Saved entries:
BEGIN
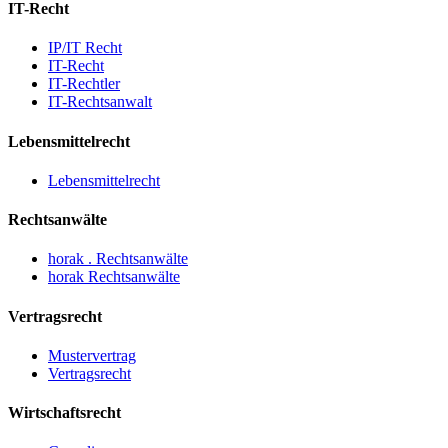
IT-Recht
IP/IT Recht
IT-Recht
IT-Rechtler
IT-Rechtsanwalt
Lebensmittelrecht
Lebensmittelrecht
Rechtsanwälte
horak . Rechtsanwälte
horak Rechtsanwälte
Vertragsrecht
Mustervertrag
Vertragsrecht
Wirtschaftsrecht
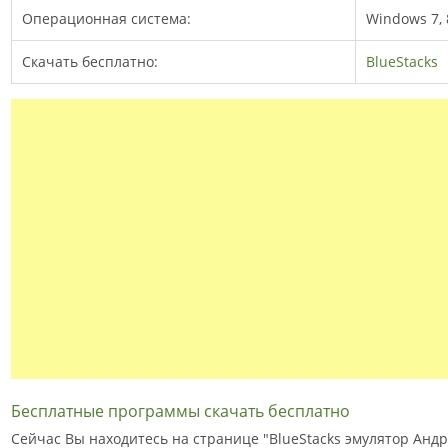
Операционная система:
Windows 7, 8
Скачать бесплатно:
BlueStacks
Бесплатные программы скачать бесплатно
Сейчас Вы находитесь на странице "BlueStacks эмулятор Анд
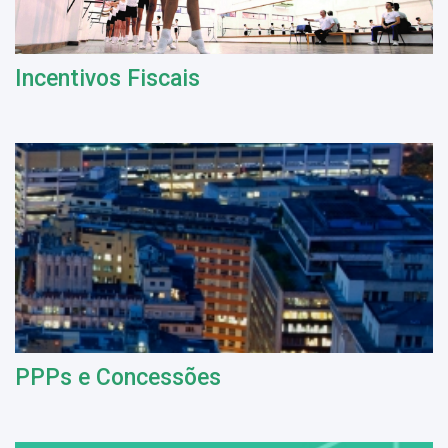
Incentivos Fiscais
PPPs e Concessões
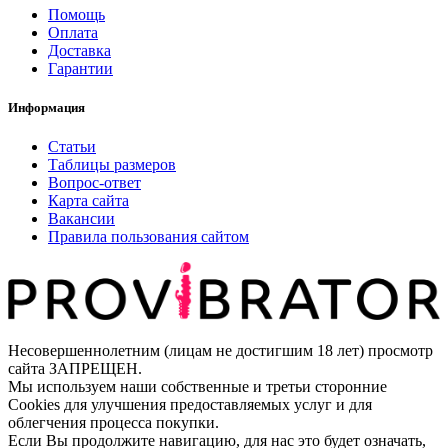
Помощь
Оплата
Доставка
Гарантии
Информация
Статьи
Таблицы размеров
Вопрос-ответ
Карта сайта
Вакансии
Правила пользования сайтом
Несовершеннолетним (лицам не достигшим 18 лет) просмотр
сайта ЗАПРЕЩЕН.
Мы используем наши собственные и третьи сторонние
Cookies для улучшения предоставляемых услуг и для
облегчения процесса покупки.
Если Вы продолжите навигацию, для нас это будет означать,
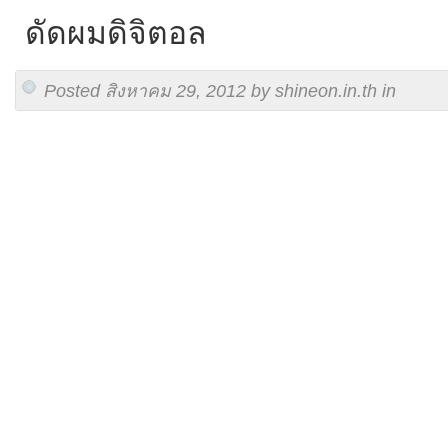
ดัดผมดิจิตอล
Posted สิงหาคม 29, 2012 by shineon.in.th in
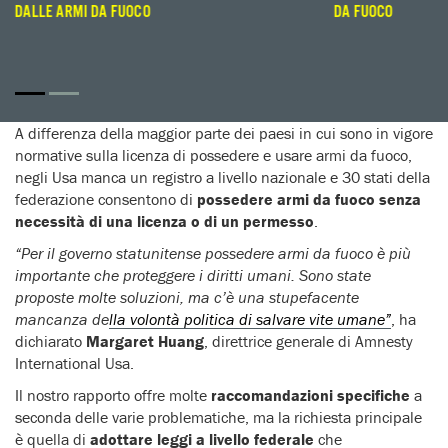
DALLE ARMI DA FUOCO
DA FUOCO
A differenza della maggior parte dei paesi in cui sono in vigore
normative sulla licenza di possedere e usare armi da fuoco,
negli Usa manca un registro a livello nazionale e 30 stati della
federazione consentono di
possedere armi da fuoco senza
necessità di una licenza o di un permesso
.
“Per il governo statunitense possedere armi da fuoco è più
importante che proteggere i diritti umani. Sono state
proposte molte soluzioni, ma c’è una stupefacente
mancanza de
lla volontà politica di salvare vite umane”
, ha
dichiarato
Margaret Huang
, direttrice generale di Amnesty
International Usa.
Il nostro rapporto offre molte
raccomandazioni specifiche
a
seconda delle varie problematiche, ma la richiesta principale
è quella di
adottare leggi a livello federale
che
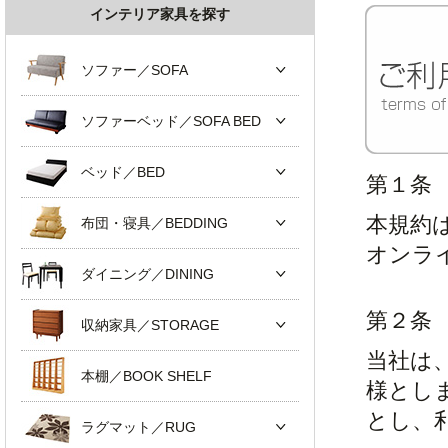
インテリア家具を探す
ソファー／SOFA
ソファーベッド／SOFA BED
ベッド／BED
第１条
本規約
布団・寝具／BEDDING
オンラ
ダイニング／DINING
第２条
収納家具／STORAGE
当社は
本棚／BOOK SHELF
様とし
とし、
ラグマット／RUG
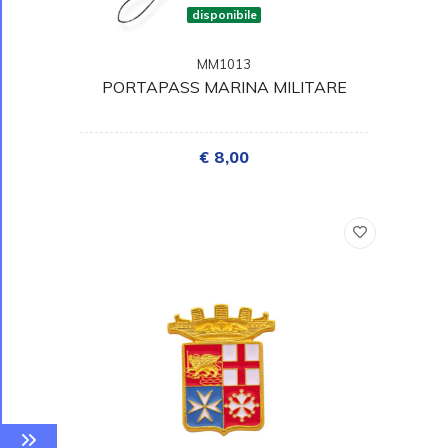
disponibile
MM1013
PORTAPASS MARINA MILITARE
€ 8,00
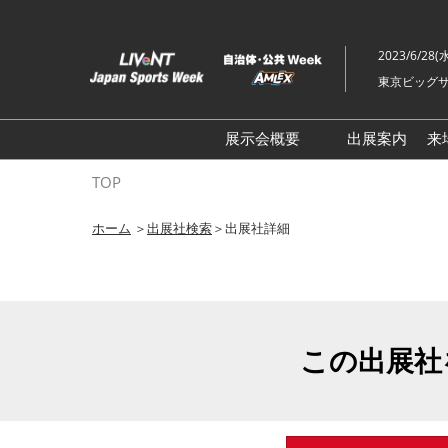
ス
キ
2023/6/28(
ッ
東京ビッグサ
プ
し
て
展示会概要
出展案内
来
進
ライブ・エンターテイメン
TOP
む
トEXPO
ホーム
＞
出展社検索
＞出展社詳細
イベント総合 EXPO
クリエイターEXPO X（クロ
ス）
この出展社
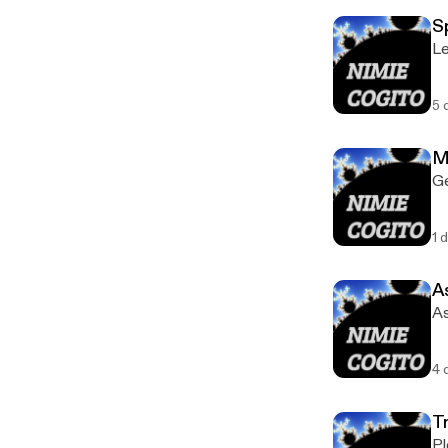
S
Le
5 
M
Ge
1 
A
As
4 
Tr
Pl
END
Begin at the first line of the records. Print every line through the one containing "Windows 7, 8" exactly, but skip the pictures.

**Expected output**
IT-Recht
IP/IT Recht
IT-Recht
IT-Rechtler
IT-Rechtsanwalt
Lebensmittelrecht
Lebensmittelrecht
Rechtsanwälte
horak . Rechtsanwälte
horak Rechtsanwälte
Vertragsrecht
Mustervertrag
Vertragsrecht
Wirtschaftsrecht
Операционная система:
Windows 7, 8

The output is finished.